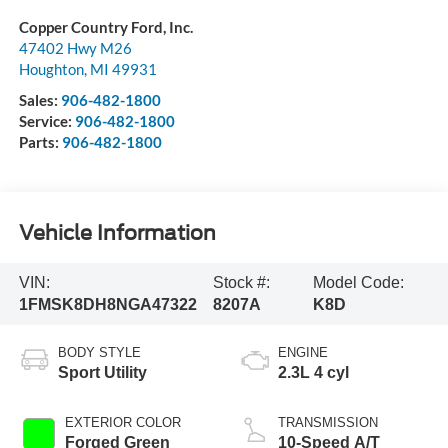
Copper Country Ford, Inc.
47402 Hwy M26
Houghton
,
MI
49931
Sales:
906-482-1800
Service:
906-482-1800
Parts:
906-482-1800
Vehicle Information
VIN:
Stock #:
Model Code:
1FMSK8DH8NGA47322
8207A
K8D
BODY STYLE
ENGINE
Sport Utility
2.3L 4 cyl
EXTERIOR COLOR
TRANSMISSION
Forged Green
10-Speed A/T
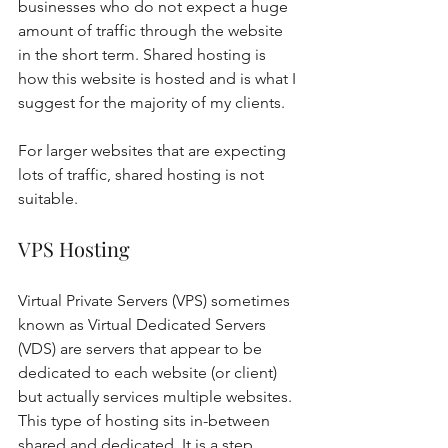
businesses who do not expect a huge 
amount of traffic through the website 
in the short term. Shared hosting is 
how this website is hosted and is what I 
suggest for the majority of my clients. 
For larger websites that are expecting 
lots of traffic, shared hosting is not 
suitable. 
VPS Hosting 
Virtual Private Servers (VPS) sometimes 
known as Virtual Dedicated Servers 
(VDS) are servers that appear to be 
dedicated to each website (or client) 
but actually services multiple websites. 
This type of hosting sits in-between 
shared and dedicated. It is a step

□ □ □ □

- [WHAT YOU ARE ASKED TO DO] Your answer is a single number: how many lines in the listing above hold "that"?

- [OUTPUT] 2